• _YOUR INSTRUCTIONS_:
Look through the lines below and extract any with the word "Maringá".

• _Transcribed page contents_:
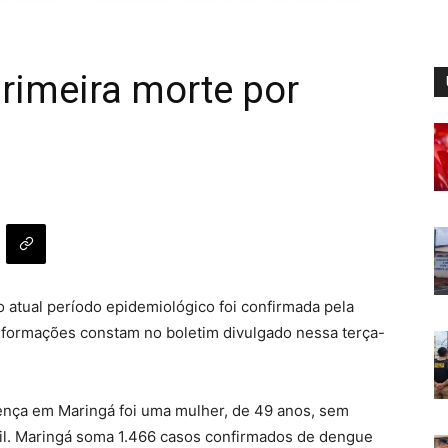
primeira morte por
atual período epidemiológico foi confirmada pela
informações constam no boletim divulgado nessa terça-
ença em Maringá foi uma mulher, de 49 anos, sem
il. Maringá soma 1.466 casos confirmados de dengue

---

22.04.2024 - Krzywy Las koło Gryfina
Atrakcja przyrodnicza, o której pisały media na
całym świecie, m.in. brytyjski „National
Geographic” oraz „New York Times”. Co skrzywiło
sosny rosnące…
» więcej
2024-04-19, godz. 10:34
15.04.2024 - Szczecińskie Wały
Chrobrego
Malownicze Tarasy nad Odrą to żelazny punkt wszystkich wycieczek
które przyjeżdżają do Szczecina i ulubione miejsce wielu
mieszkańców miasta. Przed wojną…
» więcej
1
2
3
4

• _ANSWER BOX_:
ença em Maringá foi uma mulher, de 49 anos, sem
il. Maringá soma 1.466 casos confirmados de dengue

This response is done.